Page segmentation data
++++++++++++++++++++

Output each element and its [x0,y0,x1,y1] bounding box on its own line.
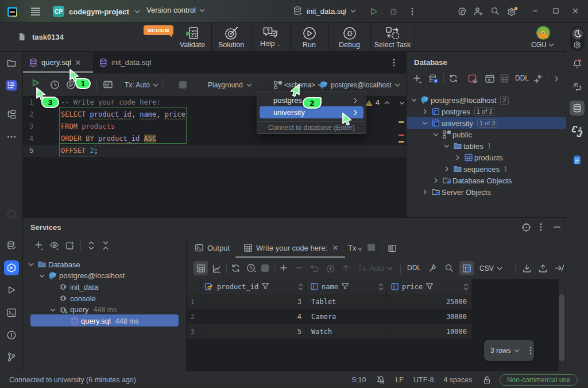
select-task-button[interactable]: Select Task [370,23,415,51]
terminal-tool-icon[interactable] [6,308,17,318]
window-close-icon[interactable] [571,7,579,15]
refresh-icon[interactable] [448,74,458,83]
schedule-icon[interactable] [246,263,257,273]
database-tool-icon[interactable] [6,240,17,251]
datasource-properties-icon[interactable] [428,74,439,84]
revert-icon[interactable] [310,263,320,273]
rollback-icon[interactable] [326,263,335,273]
find-icon[interactable] [444,263,454,272]
pin-tab-icon[interactable] [428,263,437,272]
chevron-right-icon[interactable] [442,166,451,172]
open-each-in-new-tab-icon[interactable] [62,240,78,251]
add-row-icon[interactable] [279,263,288,272]
table-row[interactable]: 3 5 Watch 10000 [187,324,472,339]
reload-icon[interactable] [231,263,241,273]
db-tree-item-database-objects[interactable]: Database Objects [431,175,512,186]
cell-name[interactable]: Camera [306,309,386,324]
stripe-warning-mark[interactable] [399,141,404,143]
cell-product-id[interactable]: 3 [200,294,306,309]
search-everywhere-icon[interactable] [490,6,500,16]
sort-icon[interactable] [298,283,303,291]
disconnect-icon[interactable] [467,74,478,84]
plugin-tool-icon[interactable] [572,126,583,137]
run-icon[interactable] [369,7,378,16]
next-warning-icon[interactable] [399,99,405,106]
close-tab-icon[interactable] [332,244,339,251]
db-tree-item-university[interactable]: university 1 of 3 [420,117,497,129]
service-item-database[interactable]: Database [26,259,80,270]
filter-icon[interactable] [341,283,349,290]
cell-price[interactable]: 10000 [386,324,471,339]
more-actions-icon[interactable] [409,7,416,16]
solution-button[interactable]: Solution [211,23,251,51]
chevron-right-icon[interactable] [420,189,430,195]
cell-name[interactable]: Watch [306,324,386,339]
tab-init-data-sql[interactable]: init_data.sql [93,52,161,73]
execute-icon[interactable] [31,78,40,87]
task-description-tool-icon[interactable] [572,155,582,165]
expand-all-icon[interactable] [84,240,98,251]
submit-icon[interactable] [341,263,351,273]
debug-button[interactable]: Debug [328,23,370,51]
sort-icon[interactable] [378,283,384,291]
task-widget[interactable]: task0134 [17,32,64,41]
help-button[interactable]: Help ⌄ [251,23,290,51]
cell-name[interactable]: Tablet [306,294,386,309]
tab-options-icon[interactable] [390,58,397,67]
stripe-error-mark[interactable] [399,135,404,136]
open-table-icon[interactable] [500,74,509,83]
split-icon[interactable] [388,244,397,253]
chevron-right-icon[interactable] [453,154,462,161]
webstorm-logo-icon[interactable]: WS [7,7,17,17]
table-row[interactable]: 2 4 Camera 30000 [187,309,472,324]
chevron-down-icon[interactable] [409,97,419,103]
partial-tool-icon[interactable] [6,209,17,220]
column-header-price[interactable]: price [386,279,471,294]
validate-button[interactable]: Validate [173,23,211,51]
view-options-button[interactable] [459,261,474,275]
services-tool-button[interactable] [4,260,19,275]
vcs-widget[interactable]: Version control [146,6,206,14]
main-menu-icon[interactable] [30,7,41,16]
table-view-button[interactable] [194,261,208,275]
hide-panel-icon[interactable] [552,222,562,232]
service-item-init-data[interactable]: init_data [48,281,98,293]
structure-tool-icon[interactable] [6,109,17,120]
chevron-right-icon[interactable] [431,177,440,184]
column-header-product_id[interactable]: product_id [200,279,306,294]
chevron-down-icon[interactable] [442,143,451,149]
theme-settings-button[interactable] [572,39,583,50]
settings-icon[interactable] [507,6,519,17]
jump-to-source-icon[interactable] [533,74,543,83]
cell-product-id[interactable]: 4 [200,309,306,324]
db-tree-item-server-objects[interactable]: Server Objects [420,186,491,198]
history-icon[interactable] [50,80,60,90]
notifications-muted-icon[interactable] [371,375,390,385]
run-config-widget[interactable]: init_data.sql [293,6,357,16]
code-with-me-icon[interactable] [473,6,483,17]
problems-tool-icon[interactable] [6,330,17,340]
inspections-widget[interactable]: 4 [365,97,405,109]
chevron-down-icon[interactable] [37,272,47,279]
table-row[interactable]: 1 3 Tablet 25000 [187,294,472,309]
chevron-down-icon[interactable] [26,261,36,268]
ddl-button[interactable]: DDL [407,264,421,272]
ai-assistant-icon[interactable] [457,6,467,17]
run-button[interactable]: Run [290,23,328,51]
filter-icon[interactable] [261,283,269,290]
add-service-icon[interactable] [31,240,47,251]
dark-theme-button[interactable] [572,28,583,40]
service-item-console[interactable]: console [48,293,96,304]
in-editor-results-icon[interactable] [103,80,113,89]
db-tree-item-postgres-localhost[interactable]: postgres@localhost 2 [409,94,509,106]
db-tree-item-products[interactable]: products [453,152,503,163]
db-tree-item-public[interactable]: public [431,129,472,140]
edit-source-icon[interactable] [554,263,565,273]
chevron-down-icon[interactable] [420,120,430,126]
navigate-icon[interactable] [521,222,531,232]
service-item-query[interactable]: query 448 ms [48,304,117,316]
tab-query-sql[interactable]: query.sql [23,52,93,73]
close-tab-icon[interactable] [75,59,82,66]
service-item-query-sql[interactable]: query.sql 448 ms [59,316,139,327]
user-avatar[interactable] [536,26,550,40]
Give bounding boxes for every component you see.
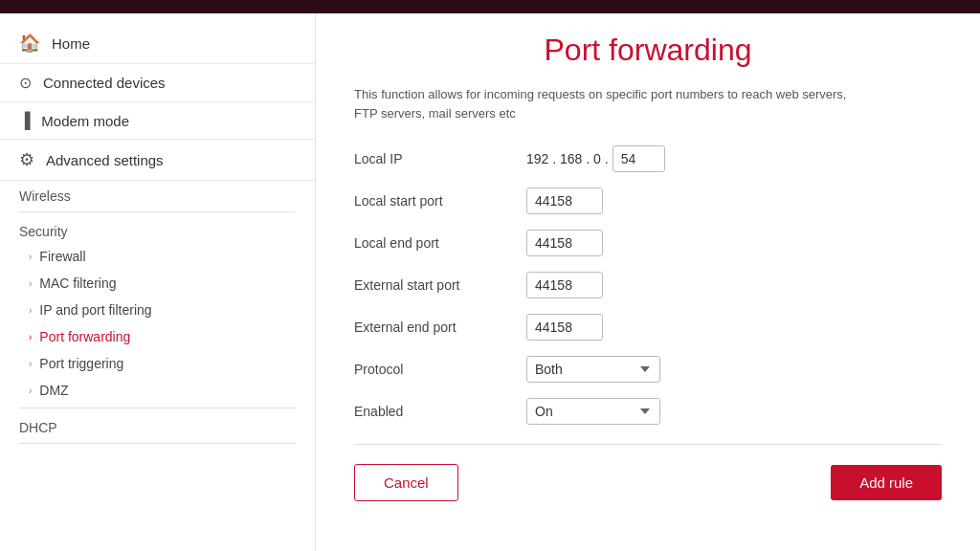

++++++++++++++++++++

Find the lines above that contain the word "widget" and collect them.

ANSWER TO THE EXERCISE >>
task-widget[interactable]: task0134 [17,32,64,41]
vcs-widget[interactable]: Version control [146,6,206,14]
run-config-widget[interactable]: init_data.sql [293,6,357,16]
inspections-widget[interactable]: 4 [365,97,405,109]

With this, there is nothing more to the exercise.